A new COVID-19 ‘super variant’ is being monitored in South Africa after six new cases were recorded.
What is COVID-19 super variant spreading in South Africa?
Global epidemiologist tracking new mutations of the coronavirus SARS-CoV-2 have issued amber alerts over variant B.1.1.529, a strain of the virus first discovered in Botswana.
According to epidemiologist and senior fellow at the Federation of American Scientists (FAS) Dr Eric Feigl-Ding, the variant popped up on the radar during tests conducted by Botswana on Thursday 11 November 2021.
In South Africa, Dr Feigl-Ding said, the super variant was discovered in tests conducted on Sunday 14 November 2021.
The first international B.1.1.529 case came from a Hong Kong national who had returned to his home country on 11 November, after a two-week trip to South Africa.

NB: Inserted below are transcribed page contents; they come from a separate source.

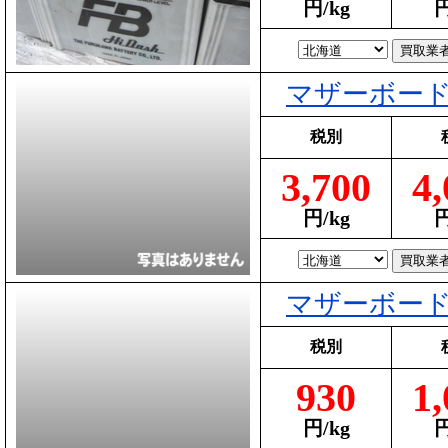
円/kg
円
マザーボー
税別
3,700
4,
円/kg
円
マザーボー
税別
930
1,
円/kg
円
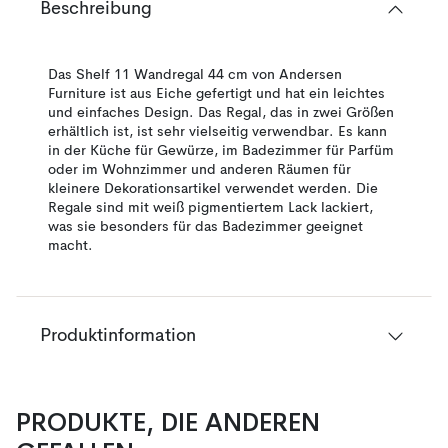
Beschreibung
Das Shelf 11 Wandregal 44 cm von Andersen
Furniture ist aus Eiche gefertigt und hat ein leichtes
und einfaches Design. Das Regal, das in zwei Größen
erhältlich ist, ist sehr vielseitig verwendbar. Es kann
in der Küche für Gewürze, im Badezimmer für Parfüm
oder im Wohnzimmer und anderen Räumen für
kleinere Dekorationsartikel verwendet werden. Die
Regale sind mit weiß pigmentiertem Lack lackiert,
was sie besonders für das Badezimmer geeignet
macht.
Produktinformation
PRODUKTE, DIE ANDEREN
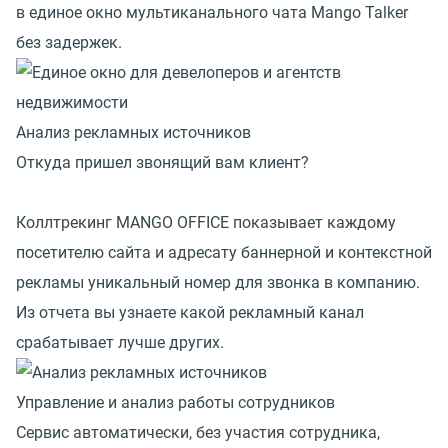
в единое окно мультиканального чата Mango Talker
без задержек.
Анализ рекламных источников
Откуда пришел звонящий вам клиент?
Коллтрекинг MANGO OFFICE показывает каждому
посетителю сайта и адресату баннерной и контекстной
рекламы уникальный номер для звонка в компанию.
Из отчета вы узнаете какой рекламный канал
срабатывает лучше других.
Управление и анализ работы сотрудников
Сервис автоматически, без участия сотрудника,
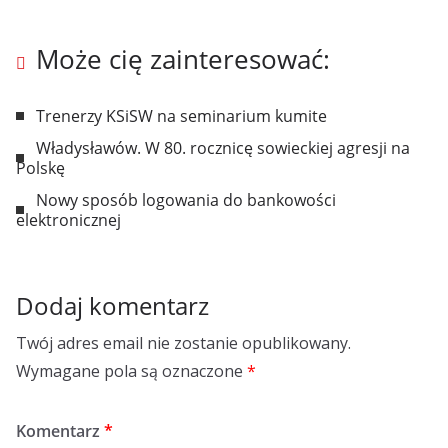
Może cię zainteresować:
Trenerzy KSiSW na seminarium kumite
Władysławów. W 80. rocznicę sowieckiej agresji na
Polskę
Nowy sposób logowania do bankowości
elektronicznej
Dodaj komentarz
Twój adres email nie zostanie opublikowany.
Wymagane pola są oznaczone
*
Komentarz
*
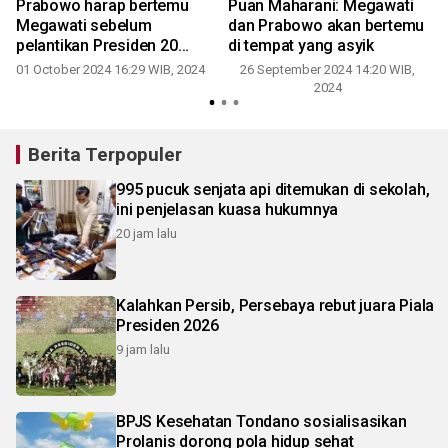
Prabowo harap bertemu
Puan Maharani: Megawati
Megawati sebelum
dan Prabowo akan bertemu
pelantikan Presiden 20
di tempat yang asyik
Oktober
01 October 2024 16:29 WIB, 2024
26 September 2024 14:20 WIB,
2024
2
Berita Terpopuler
995 pucuk senjata api ditemukan di sekolah,
ini penjelasan kuasa hukumnya
20 jam lalu
Kalahkan Persib, Persebaya rebut juara Piala
Presiden 2026
9 jam lalu
BPJS Kesehatan Tondano sosialisasikan
Prolanis dorong pola hidup sehat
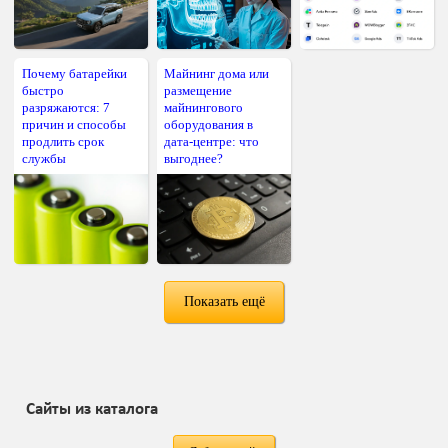
Почему батарейки
Майнинг дома или
быстро
размещение
разряжаются: 7
майнингового
причин и способы
оборудования в
продлить срок
дата-центре: что
службы
выгоднее?
Показать ещё
Сайты из каталога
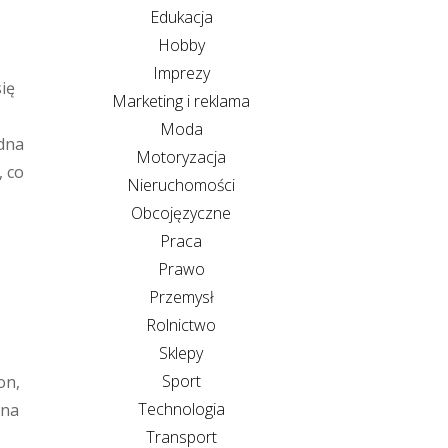
Edukacja
Hobby
Imprezy
ię
Marketing i reklama
Moda
edna
Motoryzacja
, co
Nieruchomości
Obcojęzyczne
Praca
Prawo
Przemysł
Rolnictwo
Sklepy
Sport
on,
Technologia
żna
Transport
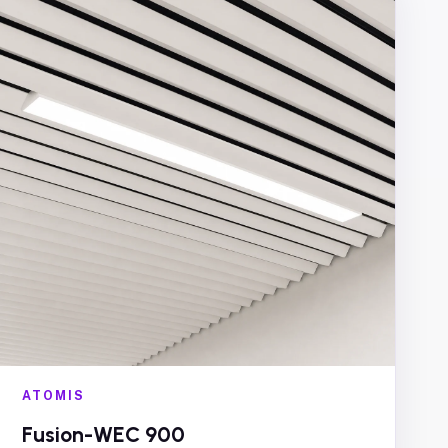
ATOMIS
Fusion-WEC 900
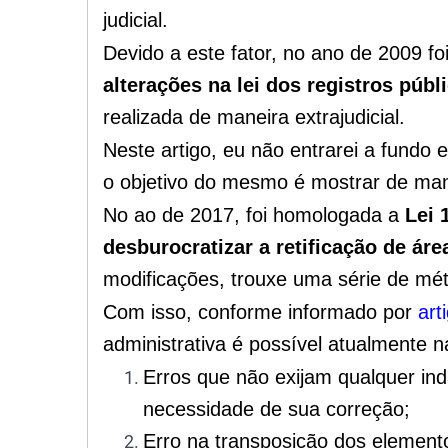
judicial.
Devido a este fator, no ano de 2009 f
alterações na lei dos registros públ
realizada de maneira extrajudicial.
Neste artigo, eu não entrarei a fundo
o objetivo do mesmo é mostrar de man
No ao de 2017, foi homologada a
Lei 
desburocratizar a retificação de áre
modificações, trouxe uma série de méto
Com isso, conforme informado por
art
administrativa é possível atualmente n
Erros que não exijam qualquer in
necessidade de sua correção;
Erro na transposição dos elemen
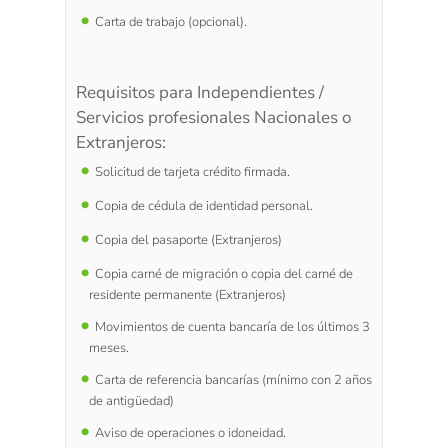
Carta de trabajo (opcional).
Requisitos para Independientes /
Servicios profesionales Nacionales o
Extranjeros:
Solicitud de tarjeta crédito firmada.
Copia de cédula de identidad personal.
Copia del pasaporte (Extranjeros)
Copia carné de migración o copia del carné de
residente permanente (Extranjeros)
Movimientos de cuenta bancaría de los últimos 3
meses.
Carta de referencia bancarías (mínimo con 2 años
de antigüedad)
Aviso de operaciones o idoneidad.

“The case found in Hong Kong was a 36-year-old man who had a negative PCR test before flying from Hong Kong to South Africa, where he stayed from 22 October to 11 November. He tested negative on his return to Hong Kong, but tested positive on 13 November while in quarantine,” Feigl-Ding revealed in a series of tweets.
How many B.1.1.529 cases confirmed in South Africa?
Early tracing of the new COVID-19 super variant suggests that only six cases have been discovered in South Africa thus far.
Interestingly, according to data released by the National Institute for Communicable Diseases (NICD), a large spike was witnessed in infections recorded in the 24 hours preceding Wednesday’s report.
A total of 1 235 new cases were recorded out of 35 390 tests, representing a positivity rate of 3.6%. Also, 22 COVID-19-related deaths were confirmed.
Why are scientists worried about COVID-19 super variant?
At this time, no decisive action has been taken by world governments on the discovery of the B1.1.529 variant which, according to Dr Feigl-Ding, holds 32 mutations in its spike protein.
More concerning, however, was the sight of a feature of the mutation known as a furin cleavage. The latter, according to peer-reviewed study conducted by leading virologists Professor Thomas Peacock, Daniel Goldhill and others, “the furin cleavage site is an important determinant of SARS-CoV-2 transmission.”
Dr Feigl-Ding also revealed that while caution is being taken to avoid global panic, it must be known that the highly transmissive Delta variant largely responsible for the third wave of the pandemic that struck South Africa mid-2021 also contained the same furin cleavage profile.
South Africa’s health department has yet to issue a notice on the B.1.1.529 variant.